Winter safety is essential for everyone, especially senior citizens. According to the CDC, winter’s cold weather kills twice as many people as summer heat. Here’s what you need to know to stay healthy and safe until spring, and keep your loved ones protected.

Keep Warm Inside and Out

You might think you need to be outside in the elements to freeze to death or get frostbite, but these conditions can set in even when you feel safe indoors. Hypothermia can set in at temperatures of 50 degrees Fahrenheit depending on the weather conditions. Poor nutrition and certain medicines can also increase risk for hypothermia. Frostbite can only occur at freezing temperatures, but extremities like hands, feet, and the face and ears are very vulnerable to frostbite in older people.

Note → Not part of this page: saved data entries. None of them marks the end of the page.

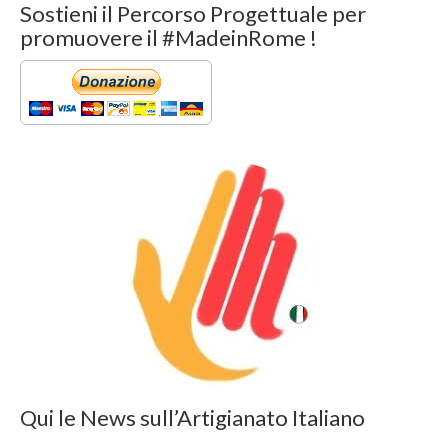
Sostieni il Percorso Progettuale per
promuovere il #MadeinRome !
Qui le News sull’Artigianato Italiano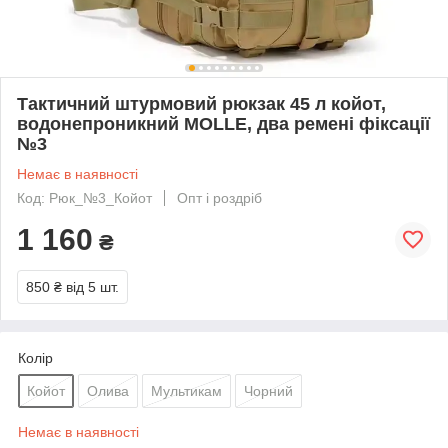
Тактичний штурмовий рюкзак 45 л койот,
водонепроникний MOLLE, два ремені фіксації
№3
Немає в наявності
Код: Рюк_№3_Койот
Опт і роздріб
1 160
₴
850 ₴
від 5 шт.
Колір
Койот
Олива
Мультикам
Чорний
Немає в наявності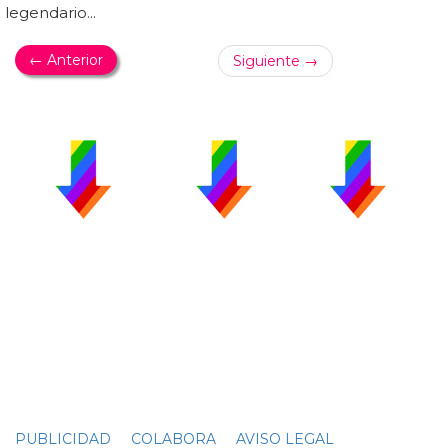
legendario...
← Anterior
Siguiente →
PUBLICIDAD
COLABORA
AVISO LEGAL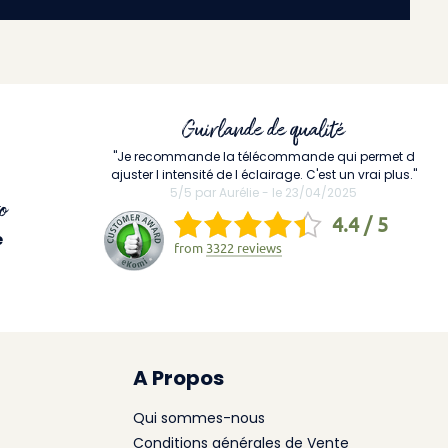
Guirlande de qualité
"Je recommande la télécommande qui permet d
ajuster l intensité de l éclairage. C'est un vrai plus."
5/5 par Aurélie - le 23/04/2025
o
4.4 / 5
e
from
3322 reviews
A Propos
Qui sommes-nous
Conditions générales de Vente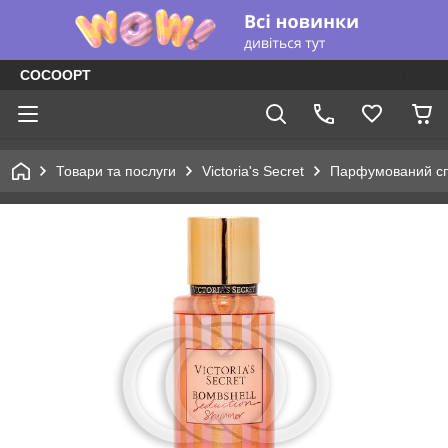
COCOOPT
Товари та послуги
Victoria's Secret
Парфумований сп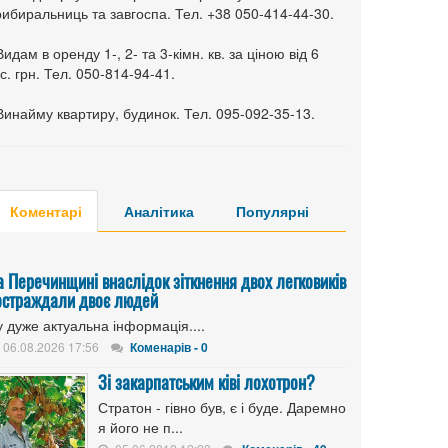
ибиральниць та завгоспа. Тел. +38 050-414-44-30.
Видам в оренду 1-, 2- та 3-кімн. кв. за ціною від 6
с. грн. Тел. 050-814-94-41.
Винайму квартиру, будинок. Тел. 095-092-35-13.
Коментарі
Аналітика
Популярні
а Перечинщині внаслідок зіткнення двох легковиків
остраждали двоє людей
 дуже актуальна інформація....
06.08.2026 17:56
Коменарів - 0
Зі закарпатським ківі лохотрон?
Стратон - гівно був, є і буде. Даремно
я його не п...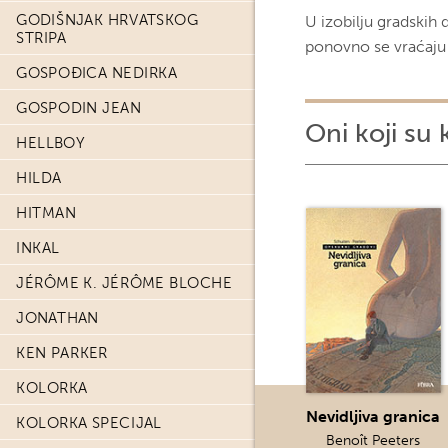
GODIŠNJAK HRVATSKOG
U izobilju gradskih 
STRIPA
ponovno se vraćaju
GOSPOĐICA NEDIRKA
GOSPODIN JEAN
Oni koji su 
HELLBOY
HILDA
HITMAN
INKAL
JÉRÔME K. JÉRÔME BLOCHE
JONATHAN
KEN PARKER
KOLORKA
Nevidljiva granica
KOLORKA SPECIJAL
Benoît Peeters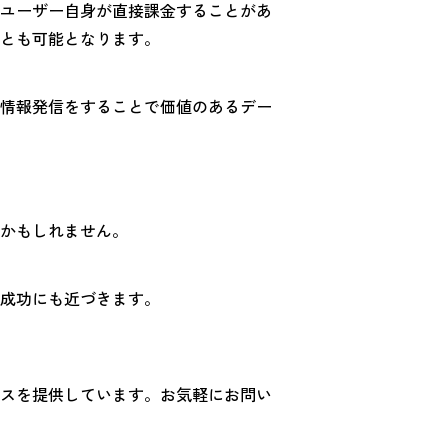
ユーザー自身が直接課金することがあ
とも可能となります。
情報発信をすることで価値のあるデー
かもしれません。
成功にも近づきます。
スを提供しています。お気軽にお問い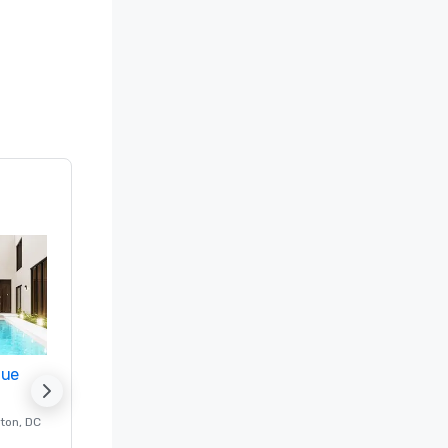
nue
Promote your venue
ton
, DC
Luxe-hotel in
Washington
, DC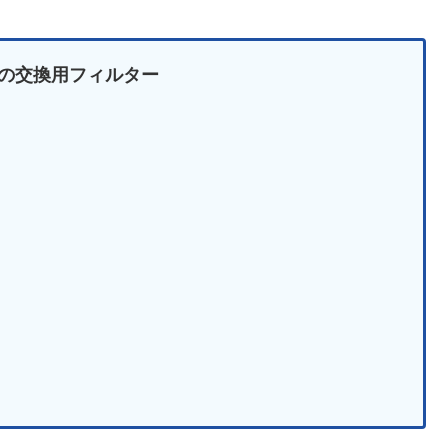
-Y の交換用フィルター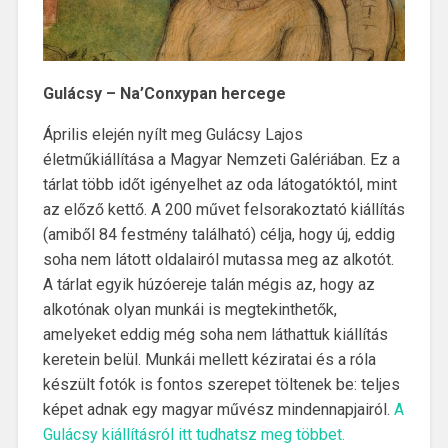
Gulácsy – Na’Conxypan hercege
Április elején nyílt meg Gulácsy Lajos
életműkiállítása a Magyar Nemzeti Galériában. Ez a
tárlat több időt igényelhet az oda látogatóktól, mint
az előző kettő. A 200 művet felsorakoztató kiállítás
(amiből 84 festmény található) célja, hogy új, eddig
soha nem látott oldalairól mutassa meg az alkotót.
A tárlat egyik húzóereje talán mégis az, hogy az
alkotónak olyan munkái is megtekinthetők,
amelyeket eddig még soha nem láthattuk kiállítás
keretein belül. Munkái mellett kéziratai és a róla
készült fotók is fontos szerepet töltenek be: teljes
képet adnak egy magyar művész mindennapjairól.
A
Gulácsy kiállításról itt tudhatsz meg többet.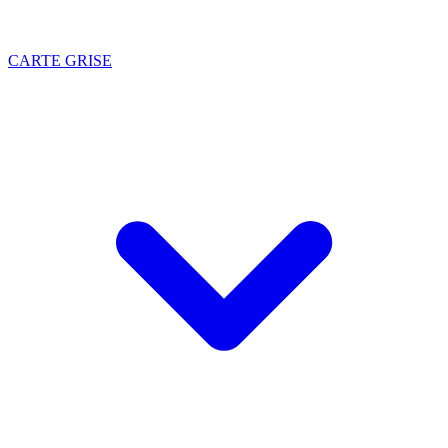
CARTE GRISE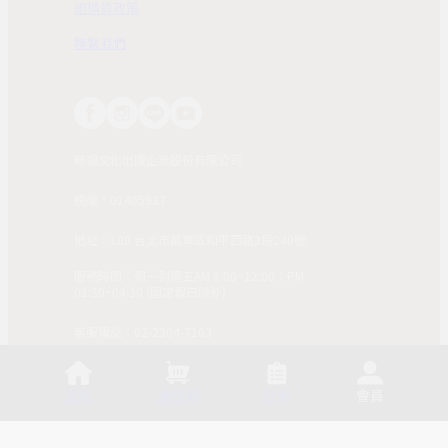
退換貨政策
聯繫我們
時報文化出版企業股份有限公司
統編：01405937
地址：108 台北市萬華區和平西路3段240號
服務時間：週一到週五AM 8:00~12:00；PM
01:30~04:30 (國定假日除外)
客服電話：02-2304-7103
© 2025, China Times Publishing Co Ltd. All Rights
Reserved. 版權所有，非經同意請勿作任何形式之轉載使
首頁
購物車
訂單
會員
用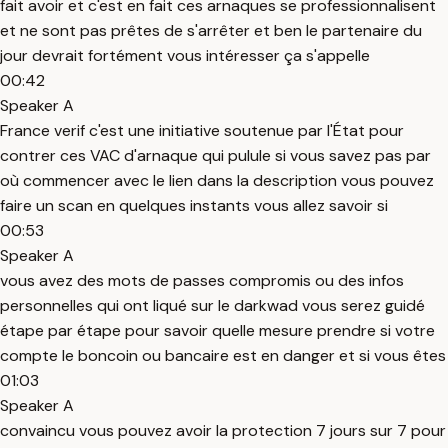
fait avoir et c'est en fait ces arnaques se professionnalisent
et ne sont pas prêtes de s'arrêter et ben le partenaire du
jour devrait fortément vous intéresser ça s'appelle
00:42
Speaker A
France verif c'est une initiative soutenue par l'État pour
contrer ces VAC d'arnaque qui pulule si vous savez pas par
où commencer avec le lien dans la description vous pouvez
faire un scan en quelques instants vous allez savoir si
00:53
Speaker A
vous avez des mots de passes compromis ou des infos
personnelles qui ont liqué sur le darkwad vous serez guidé
étape par étape pour savoir quelle mesure prendre si votre
compte le boncoin ou bancaire est en danger et si vous êtes
01:03
Speaker A
convaincu vous pouvez avoir la protection 7 jours sur 7 pour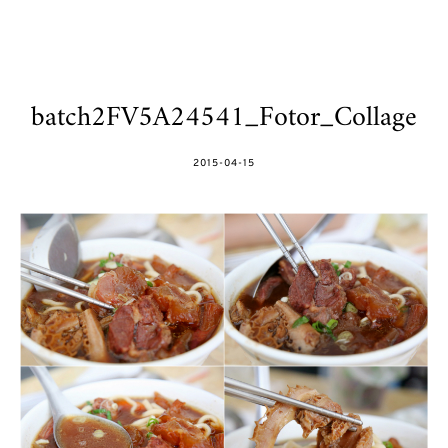
batch2FV5A24541_Fotor_Collage
POSTED
2015-04-15
ON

The CDC recommends dressing in at least three layers to keep warm and protected. When outside, wear waterproof shoes, mittens, hats, and scarves to protect your extremities. At home, make sure to keep the heat on and keep a backup heat source, like a space heater, available as well.

Plan for Snow Removal

Another winter safety tip for retirees and seniors is to let someone else handle the snow shovel this year! Did you know 12,000 people a year are injured and 100 die as a result of shoveling snow? Between the risk to slip and fall, the exposure to the cold, the strain on the shoulders and back, and the potential for heart attack, this is actually one of the most dangerous household tasks for the elderly. In fact, Harvard Medical School has come out to say that those age 50 or older should just avoid shoveling snow altogether if they can do so.

Avoid Icy Conditions

Other than shoveling the driveway, there are many other icy conditions to be aware of as both a driver and a pedestrian. You should certainly avoid driving when conditions are bad, especially if your local weather advisories or travel advisories direct you to do so. This isn’t just due to the hazards of driving, but also other drivers, and the risk of cold or freezing temperatures in the car.

If you have to go out walking in the cold, remember to go slowly and wear appropriate shoes or boots with good traction. Your old worn sneakers may not prevent you from falling on ice! Make sure to wear gloves so you can keep your hands out of your pockets for balance.

Monitor Fire Hazards

With cold weather, fire and carbon monoxide risks also increase. Space heaters, fireplaces, ovens, and even holiday decorations can all play a role in these risks. But space heaters are the main cause of fatal home fires in the U.S.

When it comes to space heater safety, be sure the heater is not damaged in any way before use. Follow all included instructions and recommendations, and keep the heater a safe distance from flammable objects like curtains or blankets. If you have a fireplace, make sure the chimney is clean and safe to use. Lastly, make sure you have a working smoke detector and carbon monoxide detector to alert you if something goes wrong.

These winter safety tips are tried-and-tested ways to keep safe during bad winter weather. Have a happy and healthy season!